Dengan dilengserkannya Sultan Boheyat, kemudian tahta kesultanan Ternate diisi oleh Tabariji. Ia adalah putra Ratu Nukila dari perkawinannya yang kedua dengan pria bernama Pati Sarangi. Tetapi pemerintahan yang dijalankan Tabariji juga hanya berjalan seumur jagung, ia dituduh terlibat permufakatan jahat terhadap kekuasaan Portugis di Ternate, sehingga bersama Ibunya Ratu Nukila ia ditangkap dan dibawa ke wilayah Goa, India untuk diberi pengadilan. Selama di Goa, Sultan Tabariji berhasil dibujuk oleh Portugis untuk menjadi seorang penganut Khatolik dan berganti nama dengan Don Manuel. Sedangkan, ibunya juga menempuh jalan yang sama, Sang mantan sultanah ini menjadi pemeluk Katolik dengan nama baptis, Donna Isabella. Begitupula dengan putri tiri Nukila atau anak dari suami keduanya, Pati Sarangi, yang juga ikut berpindah keyakinan, dibaptis dengan nama, Donna Catarina
Dengan konversi keyakinan yang dilakukan, maka Raja Muda Portugis membebaskan Tabariji dari segala tuduhan dan haknya atas tahta Ternate dipulihkan. Tabariji akan segera dikembalikan ke Ternate, bahkan Tabariji tidak segan-segan memproklamirkan bahwa Ternate adalah bagian Kerajaan Kristen Katolik Portugis. Selain itu, Tabariji juga menyerahkan Pulau Ambon dan pulau-pulau sekitarnya antara Pulau Buru dan Pulau Seram kepada Portugis.
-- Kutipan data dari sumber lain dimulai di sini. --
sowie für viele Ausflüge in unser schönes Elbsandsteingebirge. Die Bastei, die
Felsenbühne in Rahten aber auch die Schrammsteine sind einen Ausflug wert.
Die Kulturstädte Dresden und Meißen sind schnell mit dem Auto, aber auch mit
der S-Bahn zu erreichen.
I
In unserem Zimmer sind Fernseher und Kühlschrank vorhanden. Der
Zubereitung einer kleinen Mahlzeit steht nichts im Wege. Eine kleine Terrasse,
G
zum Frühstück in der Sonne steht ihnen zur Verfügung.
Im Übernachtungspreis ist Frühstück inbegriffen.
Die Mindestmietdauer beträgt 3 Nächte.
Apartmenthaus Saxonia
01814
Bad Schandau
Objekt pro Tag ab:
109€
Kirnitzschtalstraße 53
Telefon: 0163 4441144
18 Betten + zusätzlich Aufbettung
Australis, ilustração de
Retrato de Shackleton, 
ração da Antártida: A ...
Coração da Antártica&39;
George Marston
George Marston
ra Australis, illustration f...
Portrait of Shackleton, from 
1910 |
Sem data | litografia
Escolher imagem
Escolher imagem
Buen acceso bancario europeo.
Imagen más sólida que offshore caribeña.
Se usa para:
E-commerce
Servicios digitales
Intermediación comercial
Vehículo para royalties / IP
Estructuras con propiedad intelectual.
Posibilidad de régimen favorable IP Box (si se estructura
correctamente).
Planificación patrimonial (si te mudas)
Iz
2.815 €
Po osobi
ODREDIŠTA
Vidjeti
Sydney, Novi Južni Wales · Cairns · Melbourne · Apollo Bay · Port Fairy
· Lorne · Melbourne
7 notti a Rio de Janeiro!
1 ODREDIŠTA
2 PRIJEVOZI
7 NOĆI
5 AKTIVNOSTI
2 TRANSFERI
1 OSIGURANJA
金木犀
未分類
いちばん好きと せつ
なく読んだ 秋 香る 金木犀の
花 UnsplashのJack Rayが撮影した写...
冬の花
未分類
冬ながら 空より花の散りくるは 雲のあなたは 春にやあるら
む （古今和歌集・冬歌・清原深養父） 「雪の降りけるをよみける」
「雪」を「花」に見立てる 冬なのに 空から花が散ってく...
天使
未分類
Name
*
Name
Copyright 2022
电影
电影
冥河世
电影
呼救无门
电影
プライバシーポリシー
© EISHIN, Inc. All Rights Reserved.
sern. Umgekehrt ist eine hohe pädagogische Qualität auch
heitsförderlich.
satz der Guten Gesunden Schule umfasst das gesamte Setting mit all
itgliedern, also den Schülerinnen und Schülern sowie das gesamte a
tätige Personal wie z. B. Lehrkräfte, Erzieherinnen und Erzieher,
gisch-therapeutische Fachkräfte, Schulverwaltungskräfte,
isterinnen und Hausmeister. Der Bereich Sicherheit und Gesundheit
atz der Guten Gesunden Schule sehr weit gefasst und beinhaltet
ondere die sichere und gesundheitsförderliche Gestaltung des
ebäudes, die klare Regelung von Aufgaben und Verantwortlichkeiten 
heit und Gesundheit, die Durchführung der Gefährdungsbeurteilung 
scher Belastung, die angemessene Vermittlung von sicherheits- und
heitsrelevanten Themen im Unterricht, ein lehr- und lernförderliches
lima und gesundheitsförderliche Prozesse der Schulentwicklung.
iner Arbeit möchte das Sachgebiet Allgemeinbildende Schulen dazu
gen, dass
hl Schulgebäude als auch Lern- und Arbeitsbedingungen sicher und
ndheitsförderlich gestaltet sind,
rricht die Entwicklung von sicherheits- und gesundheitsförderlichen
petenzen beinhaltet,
Rakyat Ternate ternyata menolak berita kedatangan Tabariji, hal ini dikarenakan ia tidak lagi seorang muslim. Bagi rakyat Ternate yang mayoritas beragama Islam, syarat ini mutlak dan tidak bisa ditawar lagi. Di samping itu, jabatan Tabariji sudah digantikan oleh Sultan Khairun. Namun rencana Portugis yang ingin menjadikan Ternate sebagai bagian dari Kerajaan Kristen Portugal melalui Tabariji ternyata gagal. Masalahnya, dalam perjalanan pulang dari Goa ke Ternate, tepatnya pada tanggal 30 Juni 1545, Tabariji mengalami sakit keras dan akhirnya tewas di Malaka.
Konflik politik antara Ternate dan Portugis ternyata tidak juga berhenti, didorong keinginannya untuk menguasai daerah itu, intrik-intrik dan drama politik berlanjut terus hingga mengalami titik puncaknya ketika Sultan Khairun dibunuh secara keji oleh Portugis di Ternate. Dari sinilah nantinya babak baru dibuka dan akan muncul sosok besar bernama Sultan Baabullah yang mampu mengusir Portugis dari tanah Ternate.
Penulis: Muh Sidiq HM
Editor: Tori Nuariza
Sumber:
Disarikan dari Jurnal Ilmiah : Darmawijaya dengan judul Tafsir Islami atas Perjuangan Sultan Khairun dalam Melawan Portugis di Kawasan Maluku Utara. (Sebuah Analisis Berdasarkan Teori Islam dan Teori Politik Kolonial Niccolo Machiavelli)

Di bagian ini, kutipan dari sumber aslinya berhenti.